## [What you will do]
Copy exactly the lines of the records below, starting at the line that contains "deri ve kas liflerini ayıran aletlerdir." and continuing through the last line, both included; omit any pictures.

## [Data supplied]
----------------------------------------
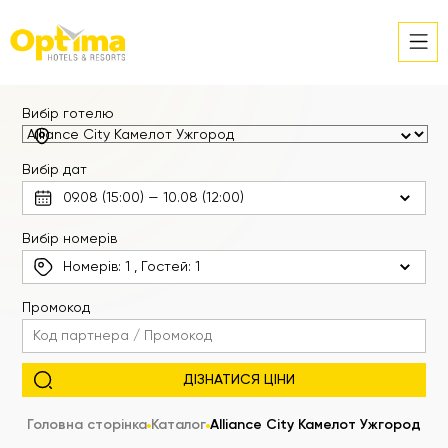
Вибір готелю
Вибір дат
Вибір номерів
Номерів:
1
, Гостей:
1
Промокод
Головна сторінка
Каталог
Alliance City Камелот Ужгород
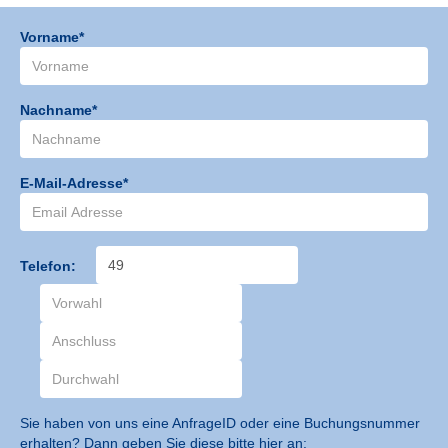
Vorname*
Nachname*
E-Mail-Adresse*
Telefon:
Sie haben von uns eine AnfrageID oder eine Buchungsnummer
erhalten? Dann geben Sie diese bitte hier an:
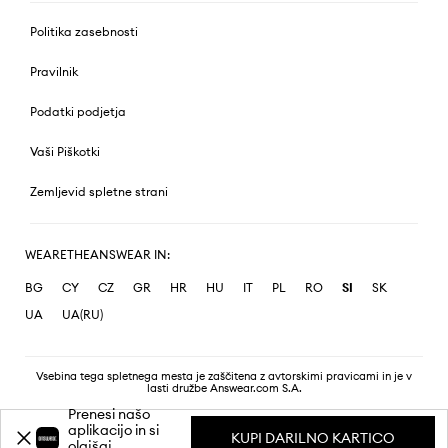
Politika zasebnosti
Pravilnik
Podatki podjetja
Vaši Piškotki
Zemljevid spletne strani
WEARETHEANSWEAR IN:
BG
CY
CZ
GR
HR
HU
IT
PL
RO
SI
SK
UA
UA(RU)
Vsebina tega spletnega mesta je zaščitena z avtorskimi pravicami in je v
lasti družbe Answear.com S.A.
Prenesi našo
aplikacijo in si
KUPI DARILNO KARTICO
olajšaj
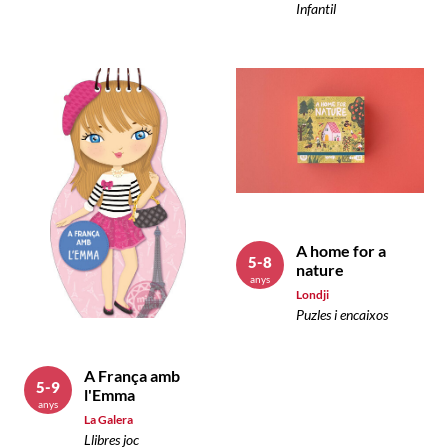
Infantil
A home for a
5-8
nature
anys
Londji
Puzles i encaixos
A França amb
5-9
l'Emma
anys
La Galera
Llibres joc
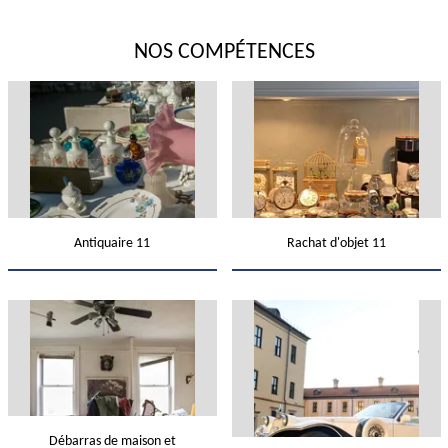
NOS COMPÉTENCES
Antiquaire 11
Rachat d'objet 11
Débarras de maison et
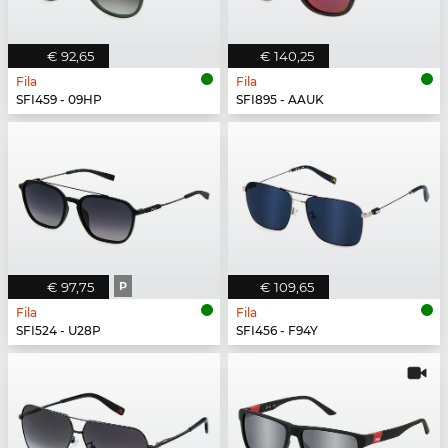
€ 92,65
€ 140,25
Fila
Fila
SFI459 - 09HP
SFI895 - AAUK
€ 97,75
P
€ 109,65
Fila
Fila
SFI524 - U28P
SFI456 - F94Y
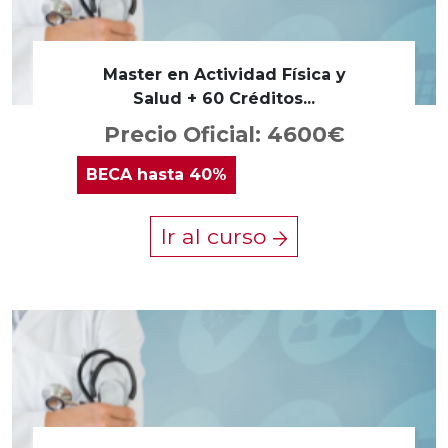
Master en Actividad Física y
Salud + 60 Créditos...
Precio Oficial: 4600€
BECA
hasta 40%
Ir al curso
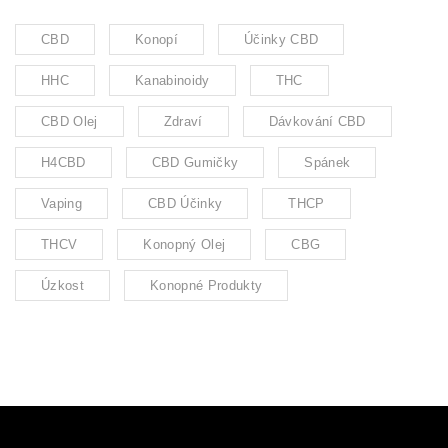
CBD
Konopí
Účinky CBD
HHC
Kanabinoidy
THC
CBD Olej
Zdraví
Dávkování CBD
H4CBD
CBD Gumičky
Spánek
Vaping
CBD Účinky
THCP
THCV
Konopný Olej
CBG
Úzkost
Konopné Produkty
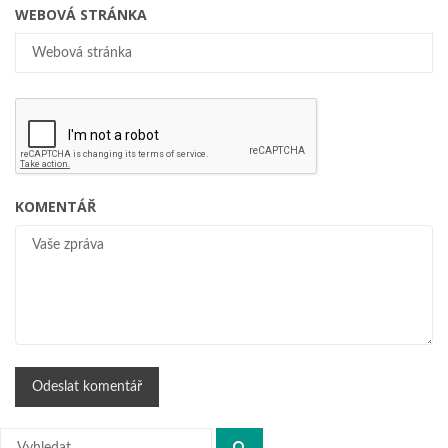
WEBOVÁ STRÁNKA
KOMENTÁŘ
Hledat:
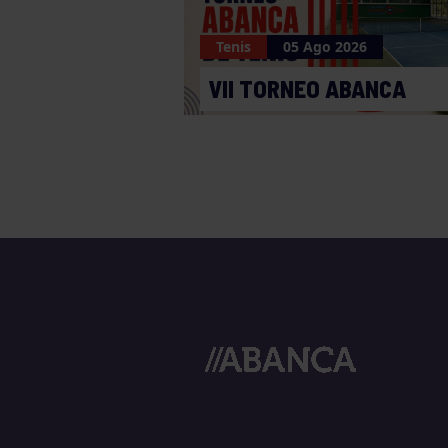
Tenis
05 Ago 2026
VII TORNEO ABANCA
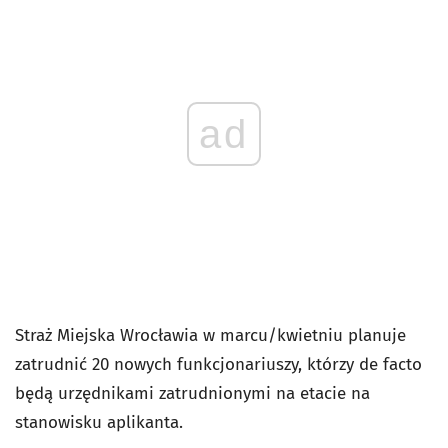
ad
Straż Miejska Wrocławia w marcu/kwietniu planuje
zatrudnić 20 nowych funkcjonariuszy, którzy de facto
będą urzędnikami zatrudnionymi na etacie na
stanowisku aplikanta.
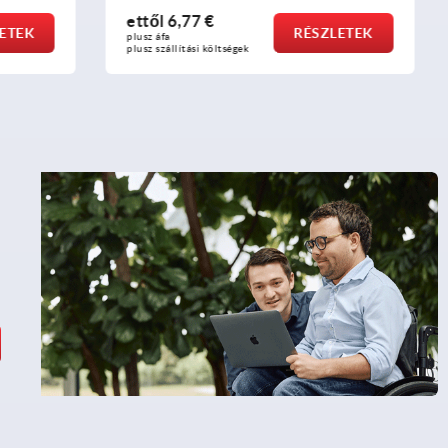
ettől
5,74 €
SZLETEK
RÉSZLETEK
plusz áfa
plusz szállítási költségek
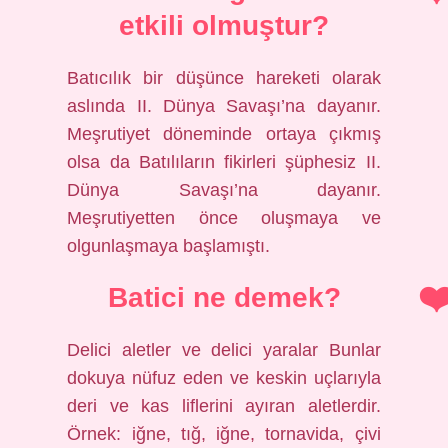
etkili olmuştur?
Batıcılık bir düşünce hareketi olarak
aslında II. Dünya Savaşı’na dayanır.
Meşrutiyet döneminde ortaya çıkmış
olsa da Batılıların fikirleri şüphesiz II.
Dünya Savaşı’na dayanır.
Meşrutiyetten önce oluşmaya ve
olgunlaşmaya başlamıştı.
Batici ne demek?
Delici aletler ve delici yaralar Bunlar
dokuya nüfuz eden ve keskin uçlarıyla
deri ve kas liflerini ayıran aletlerdir.
Örnek: iğne, tığ, iğne, tornavida, çivi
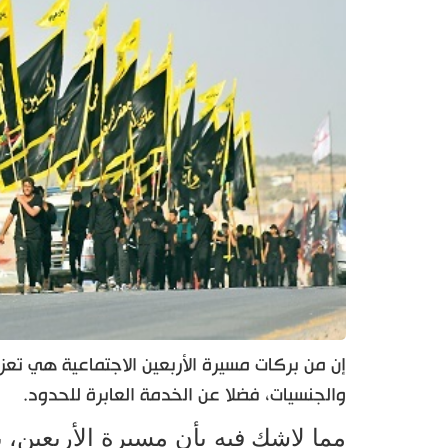
إن من بركات مسيرة الأربعين الاجتماعية هي تعزي
والجنسيات، فضلا عن الخدمة العابرة للحدود.
مما لاشك فيه بأن مسيرة الأربعين، با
----------------------------------------
## [Result for this task]
deri ve kas liflerini ayıran aletlerdir.
Örnek: iğne, tığ, iğne, tornavida, çivi
إن من بركات مسيرة الأربعين الاجتماعية هي تعزي
والجنسيات، فضلا عن الخدمة العابرة للحدود.
مما لاشك فيه بأن مسيرة الأربعين، با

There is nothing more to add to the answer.